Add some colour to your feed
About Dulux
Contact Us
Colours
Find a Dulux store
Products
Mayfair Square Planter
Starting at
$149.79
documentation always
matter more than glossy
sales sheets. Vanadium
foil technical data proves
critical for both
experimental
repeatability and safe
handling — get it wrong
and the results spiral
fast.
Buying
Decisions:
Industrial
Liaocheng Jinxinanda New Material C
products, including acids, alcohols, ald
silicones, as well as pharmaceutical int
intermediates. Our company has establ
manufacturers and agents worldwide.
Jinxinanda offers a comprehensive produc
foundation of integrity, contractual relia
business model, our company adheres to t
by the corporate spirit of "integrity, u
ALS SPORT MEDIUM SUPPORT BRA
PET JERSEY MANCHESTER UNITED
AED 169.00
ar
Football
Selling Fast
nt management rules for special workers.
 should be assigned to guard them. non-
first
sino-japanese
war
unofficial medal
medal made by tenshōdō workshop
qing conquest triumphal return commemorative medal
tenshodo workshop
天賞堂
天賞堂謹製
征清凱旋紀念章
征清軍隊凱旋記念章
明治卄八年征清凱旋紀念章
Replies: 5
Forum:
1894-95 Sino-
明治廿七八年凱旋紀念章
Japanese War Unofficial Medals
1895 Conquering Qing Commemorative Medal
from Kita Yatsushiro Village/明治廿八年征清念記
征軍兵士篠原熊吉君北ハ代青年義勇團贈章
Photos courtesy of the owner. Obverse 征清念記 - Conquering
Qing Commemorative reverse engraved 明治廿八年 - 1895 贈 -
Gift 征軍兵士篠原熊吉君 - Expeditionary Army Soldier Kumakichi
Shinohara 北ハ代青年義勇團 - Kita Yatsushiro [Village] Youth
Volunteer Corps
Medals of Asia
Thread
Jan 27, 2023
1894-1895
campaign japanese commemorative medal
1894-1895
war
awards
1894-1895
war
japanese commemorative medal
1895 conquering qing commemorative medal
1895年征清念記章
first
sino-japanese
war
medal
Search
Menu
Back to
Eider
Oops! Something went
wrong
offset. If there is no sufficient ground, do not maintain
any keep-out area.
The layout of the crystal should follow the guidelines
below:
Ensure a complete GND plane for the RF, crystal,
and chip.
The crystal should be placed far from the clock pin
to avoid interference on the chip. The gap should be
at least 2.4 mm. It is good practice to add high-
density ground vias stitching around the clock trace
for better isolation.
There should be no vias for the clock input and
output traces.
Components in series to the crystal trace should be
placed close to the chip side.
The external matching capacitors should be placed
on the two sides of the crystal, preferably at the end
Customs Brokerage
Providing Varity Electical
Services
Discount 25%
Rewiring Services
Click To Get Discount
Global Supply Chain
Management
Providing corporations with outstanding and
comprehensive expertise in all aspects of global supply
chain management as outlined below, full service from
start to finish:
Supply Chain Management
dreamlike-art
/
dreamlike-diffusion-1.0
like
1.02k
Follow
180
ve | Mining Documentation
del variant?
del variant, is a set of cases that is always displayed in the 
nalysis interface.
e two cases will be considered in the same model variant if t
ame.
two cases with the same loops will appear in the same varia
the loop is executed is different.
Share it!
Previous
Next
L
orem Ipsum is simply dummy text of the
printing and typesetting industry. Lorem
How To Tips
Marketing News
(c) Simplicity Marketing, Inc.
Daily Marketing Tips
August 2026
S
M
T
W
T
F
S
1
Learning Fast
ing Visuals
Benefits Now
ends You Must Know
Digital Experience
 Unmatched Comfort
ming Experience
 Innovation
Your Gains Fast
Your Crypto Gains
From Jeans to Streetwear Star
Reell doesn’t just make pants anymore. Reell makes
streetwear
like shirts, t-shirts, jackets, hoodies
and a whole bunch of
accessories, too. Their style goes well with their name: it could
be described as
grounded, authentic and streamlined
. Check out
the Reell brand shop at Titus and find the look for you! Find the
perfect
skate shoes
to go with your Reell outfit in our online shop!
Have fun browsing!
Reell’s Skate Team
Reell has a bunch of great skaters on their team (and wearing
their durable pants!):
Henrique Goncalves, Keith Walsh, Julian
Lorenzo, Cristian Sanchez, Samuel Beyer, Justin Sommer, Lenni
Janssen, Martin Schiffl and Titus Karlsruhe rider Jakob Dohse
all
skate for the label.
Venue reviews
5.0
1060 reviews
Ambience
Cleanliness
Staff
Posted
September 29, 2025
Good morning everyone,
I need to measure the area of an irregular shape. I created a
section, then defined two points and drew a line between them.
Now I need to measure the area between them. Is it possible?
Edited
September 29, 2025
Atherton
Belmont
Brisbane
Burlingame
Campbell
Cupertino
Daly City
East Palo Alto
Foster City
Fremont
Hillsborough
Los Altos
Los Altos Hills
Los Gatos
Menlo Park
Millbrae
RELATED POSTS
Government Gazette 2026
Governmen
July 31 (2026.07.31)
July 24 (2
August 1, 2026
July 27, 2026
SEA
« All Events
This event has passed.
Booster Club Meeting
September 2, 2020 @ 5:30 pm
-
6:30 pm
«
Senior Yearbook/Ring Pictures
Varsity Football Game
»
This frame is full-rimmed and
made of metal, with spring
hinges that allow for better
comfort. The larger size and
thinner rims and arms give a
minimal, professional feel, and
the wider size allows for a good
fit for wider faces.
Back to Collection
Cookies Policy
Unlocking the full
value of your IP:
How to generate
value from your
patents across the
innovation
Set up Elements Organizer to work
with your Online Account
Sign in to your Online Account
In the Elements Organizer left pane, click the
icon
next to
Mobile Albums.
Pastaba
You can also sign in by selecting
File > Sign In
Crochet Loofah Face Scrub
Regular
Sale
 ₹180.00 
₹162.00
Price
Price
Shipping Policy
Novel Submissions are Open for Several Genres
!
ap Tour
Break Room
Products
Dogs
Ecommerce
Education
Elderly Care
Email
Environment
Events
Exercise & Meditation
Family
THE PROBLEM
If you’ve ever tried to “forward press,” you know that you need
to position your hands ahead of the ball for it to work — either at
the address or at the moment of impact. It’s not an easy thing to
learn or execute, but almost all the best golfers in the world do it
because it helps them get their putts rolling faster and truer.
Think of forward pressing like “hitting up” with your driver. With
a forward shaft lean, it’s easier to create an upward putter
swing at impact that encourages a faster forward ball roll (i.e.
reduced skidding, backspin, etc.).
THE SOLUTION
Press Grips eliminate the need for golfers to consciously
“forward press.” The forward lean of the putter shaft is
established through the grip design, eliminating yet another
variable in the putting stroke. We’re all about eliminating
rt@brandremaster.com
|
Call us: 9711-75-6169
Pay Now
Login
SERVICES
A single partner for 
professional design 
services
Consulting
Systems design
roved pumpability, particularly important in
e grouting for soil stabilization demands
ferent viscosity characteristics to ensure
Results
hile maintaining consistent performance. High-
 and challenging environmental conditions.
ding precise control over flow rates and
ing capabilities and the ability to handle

■ ■ ■ ■

## What the task asks
Each line from the beginning of the listing up to the line where "Qing Commemorative reverse" appears needs to be given again exactly; please add nothing else.

## Reply
Add some colour to your feed
About Dulux
Contact Us
Colours
Find a Dulux store
Products
Mayfair Square Planter
Starting at
$149.79
documentation always
matter more than glossy
sales sheets. Vanadium
foil technical data proves
critical for both
experimental
repeatability and safe
handling — get it wrong
and the results spiral
fast.
Buying
Decisions:
Industrial
Liaocheng Jinxinanda New Material C
products, including acids, alcohols, ald
silicones, as well as pharmaceutical int
intermediates. Our company has establ
manufacturers and agents worldwide.
Jinxinanda offers a comprehensive produc
foundation of integrity, contractual relia
business model, our company adheres to t
by the corporate spirit of "integrity, u
ALS SPORT MEDIUM SUPPORT BRA
PET JERSEY MANCHESTER UNITED
AED 169.00
ar
Football
Selling Fast
nt management rules for special workers.
 should be assigned to guard them. non-
first
sino-japanese
war
unofficial medal
medal made by tenshōdō workshop
qing conquest triumphal return commemorative medal
tenshodo workshop
天賞堂
天賞堂謹製
征清凱旋紀念章
征清軍隊凱旋記念章
明治卄八年征清凱旋紀念章
Replies: 5
Forum:
1894-95 Sino-
明治廿七八年凱旋紀念章
Japanese War Unofficial Medals
1895 Conquering Qing Commemorative Medal
from Kita Yatsushiro Village/明治廿八年征清念記
征軍兵士篠原熊吉君北ハ代青年義勇團贈章
Photos courtesy of the owner. Obverse 征清念記 - Conquering
Qing Commemorative reverse engraved 明治廿八年 - 1895 贈 -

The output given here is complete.